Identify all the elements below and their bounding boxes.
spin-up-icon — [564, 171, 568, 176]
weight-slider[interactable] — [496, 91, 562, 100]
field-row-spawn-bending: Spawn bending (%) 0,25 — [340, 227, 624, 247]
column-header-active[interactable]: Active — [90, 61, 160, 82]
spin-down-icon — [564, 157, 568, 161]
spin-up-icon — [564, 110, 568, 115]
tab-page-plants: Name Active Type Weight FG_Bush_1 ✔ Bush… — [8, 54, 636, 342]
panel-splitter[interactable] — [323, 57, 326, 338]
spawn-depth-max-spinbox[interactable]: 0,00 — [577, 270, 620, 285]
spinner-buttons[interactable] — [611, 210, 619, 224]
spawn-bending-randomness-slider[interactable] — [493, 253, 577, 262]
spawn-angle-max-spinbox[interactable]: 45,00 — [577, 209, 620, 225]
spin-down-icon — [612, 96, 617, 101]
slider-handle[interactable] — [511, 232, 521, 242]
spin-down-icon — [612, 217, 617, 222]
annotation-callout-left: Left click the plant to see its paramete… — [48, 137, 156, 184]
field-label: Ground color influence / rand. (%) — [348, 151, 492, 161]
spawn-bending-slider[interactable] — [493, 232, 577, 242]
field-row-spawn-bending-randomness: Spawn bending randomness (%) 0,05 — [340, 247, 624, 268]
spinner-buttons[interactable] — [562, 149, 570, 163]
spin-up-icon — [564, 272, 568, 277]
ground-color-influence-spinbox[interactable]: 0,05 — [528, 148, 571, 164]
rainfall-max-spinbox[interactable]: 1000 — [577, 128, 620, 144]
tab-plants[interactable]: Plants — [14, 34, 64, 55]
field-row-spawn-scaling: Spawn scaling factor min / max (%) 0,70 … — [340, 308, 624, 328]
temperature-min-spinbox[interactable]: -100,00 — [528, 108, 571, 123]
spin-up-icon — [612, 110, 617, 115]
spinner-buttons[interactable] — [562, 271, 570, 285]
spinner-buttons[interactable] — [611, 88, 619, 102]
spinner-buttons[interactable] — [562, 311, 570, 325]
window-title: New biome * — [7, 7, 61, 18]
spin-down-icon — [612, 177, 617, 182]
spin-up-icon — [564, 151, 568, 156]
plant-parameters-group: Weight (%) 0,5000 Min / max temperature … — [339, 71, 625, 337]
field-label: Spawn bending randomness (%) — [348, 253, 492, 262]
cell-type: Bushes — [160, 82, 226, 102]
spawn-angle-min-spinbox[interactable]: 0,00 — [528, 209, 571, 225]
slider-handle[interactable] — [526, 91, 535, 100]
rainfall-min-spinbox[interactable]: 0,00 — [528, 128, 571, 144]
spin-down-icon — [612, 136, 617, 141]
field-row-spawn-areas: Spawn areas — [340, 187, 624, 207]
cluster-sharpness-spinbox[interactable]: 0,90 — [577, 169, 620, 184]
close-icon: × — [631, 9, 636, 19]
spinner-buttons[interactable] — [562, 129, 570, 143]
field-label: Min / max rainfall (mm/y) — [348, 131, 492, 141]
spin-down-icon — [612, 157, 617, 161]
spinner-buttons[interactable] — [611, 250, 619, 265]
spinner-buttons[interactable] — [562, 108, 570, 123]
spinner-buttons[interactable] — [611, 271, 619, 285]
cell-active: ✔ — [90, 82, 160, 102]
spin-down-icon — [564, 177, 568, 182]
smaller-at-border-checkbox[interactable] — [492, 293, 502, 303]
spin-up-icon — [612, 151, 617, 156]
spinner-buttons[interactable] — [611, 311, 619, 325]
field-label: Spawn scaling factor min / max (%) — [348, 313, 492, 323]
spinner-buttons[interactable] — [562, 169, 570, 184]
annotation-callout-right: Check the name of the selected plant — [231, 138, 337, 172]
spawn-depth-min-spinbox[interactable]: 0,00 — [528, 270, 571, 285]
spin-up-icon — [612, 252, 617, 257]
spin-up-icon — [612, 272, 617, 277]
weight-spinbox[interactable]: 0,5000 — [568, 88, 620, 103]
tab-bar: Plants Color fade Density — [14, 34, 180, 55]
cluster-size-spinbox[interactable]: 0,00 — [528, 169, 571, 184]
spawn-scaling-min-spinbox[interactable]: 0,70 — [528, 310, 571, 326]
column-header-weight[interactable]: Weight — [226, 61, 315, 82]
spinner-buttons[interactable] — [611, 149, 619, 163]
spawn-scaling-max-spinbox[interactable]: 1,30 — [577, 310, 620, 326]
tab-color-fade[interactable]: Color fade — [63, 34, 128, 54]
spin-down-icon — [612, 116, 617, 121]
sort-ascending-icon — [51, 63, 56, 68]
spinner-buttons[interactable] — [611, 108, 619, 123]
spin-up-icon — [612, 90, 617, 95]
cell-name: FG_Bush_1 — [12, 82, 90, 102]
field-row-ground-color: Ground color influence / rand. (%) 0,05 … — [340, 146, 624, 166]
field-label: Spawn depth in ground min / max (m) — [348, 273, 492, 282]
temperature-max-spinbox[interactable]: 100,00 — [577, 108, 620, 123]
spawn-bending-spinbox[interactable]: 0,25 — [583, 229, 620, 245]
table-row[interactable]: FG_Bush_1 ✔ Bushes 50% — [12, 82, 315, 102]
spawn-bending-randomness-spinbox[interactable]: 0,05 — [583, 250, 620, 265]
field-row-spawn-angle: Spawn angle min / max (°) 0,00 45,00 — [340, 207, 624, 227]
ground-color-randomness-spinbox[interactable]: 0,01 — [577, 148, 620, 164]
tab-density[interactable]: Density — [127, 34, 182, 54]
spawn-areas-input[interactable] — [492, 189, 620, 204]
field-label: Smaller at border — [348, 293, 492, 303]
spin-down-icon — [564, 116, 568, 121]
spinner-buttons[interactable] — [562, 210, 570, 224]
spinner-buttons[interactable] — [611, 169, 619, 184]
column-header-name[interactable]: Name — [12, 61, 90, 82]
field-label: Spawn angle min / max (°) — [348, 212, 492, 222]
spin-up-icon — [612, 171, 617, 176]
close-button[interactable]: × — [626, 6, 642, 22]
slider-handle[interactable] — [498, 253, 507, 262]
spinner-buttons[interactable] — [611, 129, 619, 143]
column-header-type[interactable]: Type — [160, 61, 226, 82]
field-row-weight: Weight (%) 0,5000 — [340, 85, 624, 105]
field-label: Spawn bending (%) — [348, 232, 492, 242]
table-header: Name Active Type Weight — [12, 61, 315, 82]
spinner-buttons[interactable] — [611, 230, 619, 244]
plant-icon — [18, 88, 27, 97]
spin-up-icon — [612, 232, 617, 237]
--------
TASK DETAILS:
Once you have read the entries, write them out again without altering a single character.

EXERCISE OUTPUT:
Identify all the elements below and their bounding boxes.
spin-up-icon — [564, 171, 568, 176]
weight-slider[interactable] — [496, 91, 562, 100]
field-row-spawn-bending: Spawn bending (%) 0,25 — [340, 227, 624, 247]
column-header-active[interactable]: Active — [90, 61, 160, 82]
spin-down-icon — [564, 157, 568, 161]
spin-up-icon — [564, 110, 568, 115]
tab-page-plants: Name Active Type Weight FG_Bush_1 ✔ Bush… — [8, 54, 636, 342]
panel-splitter[interactable] — [323, 57, 326, 338]
spawn-depth-max-spinbox[interactable]: 0,00 — [577, 270, 620, 285]
spinner-buttons[interactable] — [611, 210, 619, 224]
spawn-bending-randomness-slider[interactable] — [493, 253, 577, 262]
spawn-angle-max-spinbox[interactable]: 45,00 — [577, 209, 620, 225]
spin-down-icon — [612, 96, 617, 101]
slider-handle[interactable] — [511, 232, 521, 242]
spin-down-icon — [612, 217, 617, 222]
annotation-callout-left: Left click the plant to see its paramete… — [48, 137, 156, 184]
field-label: Ground color influence / rand. (%) — [348, 151, 492, 161]
spawn-bending-slider[interactable] — [493, 232, 577, 242]
field-row-spawn-bending-randomness: Spawn bending randomness (%) 0,05 — [340, 247, 624, 268]
spinner-buttons[interactable] — [562, 149, 570, 163]
spin-up-icon — [564, 272, 568, 277]
ground-color-influence-spinbox[interactable]: 0,05 — [528, 148, 571, 164]
rainfall-max-spinbox[interactable]: 1000 — [577, 128, 620, 144]
tab-plants[interactable]: Plants — [14, 34, 64, 55]
field-row-spawn-scaling: Spawn scaling factor min / max (%) 0,70 … — [340, 308, 624, 328]
temperature-min-spinbox[interactable]: -100,00 — [528, 108, 571, 123]
spin-up-icon — [612, 110, 617, 115]
spinner-buttons[interactable] — [562, 271, 570, 285]
spinner-buttons[interactable] — [611, 88, 619, 102]
spinner-buttons[interactable] — [562, 311, 570, 325]
window-title: New biome * — [7, 7, 61, 18]
spin-down-icon — [612, 177, 617, 182]
spin-up-icon — [564, 151, 568, 156]
plant-parameters-group: Weight (%) 0,5000 Min / max temperature … — [339, 71, 625, 337]
field-label: Spawn bending randomness (%) — [348, 253, 492, 262]
cell-type: Bushes — [160, 82, 226, 102]
spawn-angle-min-spinbox[interactable]: 0,00 — [528, 209, 571, 225]
slider-handle[interactable] — [526, 91, 535, 100]
rainfall-min-spinbox[interactable]: 0,00 — [528, 128, 571, 144]
spin-down-icon — [612, 136, 617, 141]
field-row-spawn-areas: Spawn areas — [340, 187, 624, 207]
cluster-sharpness-spinbox[interactable]: 0,90 — [577, 169, 620, 184]
close-icon: × — [631, 9, 636, 19]
spinner-buttons[interactable] — [562, 129, 570, 143]
field-label: Min / max rainfall (mm/y) — [348, 131, 492, 141]
spin-down-icon — [612, 157, 617, 161]
spinner-buttons[interactable] — [611, 250, 619, 265]
spinner-buttons[interactable] — [562, 108, 570, 123]
spinner-buttons[interactable] — [611, 271, 619, 285]
cell-active: ✔ — [90, 82, 160, 102]
spin-down-icon — [564, 177, 568, 182]
smaller-at-border-checkbox[interactable] — [492, 293, 502, 303]
spin-up-icon — [612, 151, 617, 156]
spinner-buttons[interactable] — [611, 311, 619, 325]
field-label: Spawn scaling factor min / max (%) — [348, 313, 492, 323]
spinner-buttons[interactable] — [562, 169, 570, 184]
annotation-callout-right: Check the name of the selected plant — [231, 138, 337, 172]
spawn-depth-min-spinbox[interactable]: 0,00 — [528, 270, 571, 285]
spin-up-icon — [612, 252, 617, 257]
spin-up-icon — [612, 272, 617, 277]
weight-spinbox[interactable]: 0,5000 — [568, 88, 620, 103]
tab-bar: Plants Color fade Density — [14, 34, 180, 55]
cluster-size-spinbox[interactable]: 0,00 — [528, 169, 571, 184]
spawn-scaling-min-spinbox[interactable]: 0,70 — [528, 310, 571, 326]
column-header-weight[interactable]: Weight — [226, 61, 315, 82]
spinner-buttons[interactable] — [611, 149, 619, 163]
spawn-scaling-max-spinbox[interactable]: 1,30 — [577, 310, 620, 326]
tab-color-fade[interactable]: Color fade — [63, 34, 128, 54]
spin-down-icon — [612, 116, 617, 121]
sort-ascending-icon — [51, 63, 56, 68]
spinner-buttons[interactable] — [611, 108, 619, 123]
spin-up-icon — [612, 90, 617, 95]
cell-name: FG_Bush_1 — [12, 82, 90, 102]
field-row-ground-color: Ground color influence / rand. (%) 0,05 … — [340, 146, 624, 166]
field-label: Spawn depth in ground min / max (m) — [348, 273, 492, 282]
temperature-max-spinbox[interactable]: 100,00 — [577, 108, 620, 123]
spawn-bending-spinbox[interactable]: 0,25 — [583, 229, 620, 245]
table-row[interactable]: FG_Bush_1 ✔ Bushes 50% — [12, 82, 315, 102]
spawn-bending-randomness-spinbox[interactable]: 0,05 — [583, 250, 620, 265]
field-row-spawn-angle: Spawn angle min / max (°) 0,00 45,00 — [340, 207, 624, 227]
ground-color-randomness-spinbox[interactable]: 0,01 — [577, 148, 620, 164]
tab-density[interactable]: Density — [127, 34, 182, 54]
spawn-areas-input[interactable] — [492, 189, 620, 204]
field-label: Smaller at border — [348, 293, 492, 303]
spin-down-icon — [564, 116, 568, 121]
spinner-buttons[interactable] — [562, 210, 570, 224]
spinner-buttons[interactable] — [611, 169, 619, 184]
column-header-name[interactable]: Name — [12, 61, 90, 82]
field-label: Spawn angle min / max (°) — [348, 212, 492, 222]
spin-up-icon — [612, 171, 617, 176]
close-button[interactable]: × — [626, 6, 642, 22]
slider-handle[interactable] — [498, 253, 507, 262]
spinner-buttons[interactable] — [611, 129, 619, 143]
column-header-type[interactable]: Type — [160, 61, 226, 82]
field-row-weight: Weight (%) 0,5000 — [340, 85, 624, 105]
field-label: Spawn bending (%) — [348, 232, 492, 242]
table-header: Name Active Type Weight — [12, 61, 315, 82]
spinner-buttons[interactable] — [611, 230, 619, 244]
plant-icon — [18, 88, 27, 97]
spin-up-icon — [612, 232, 617, 237]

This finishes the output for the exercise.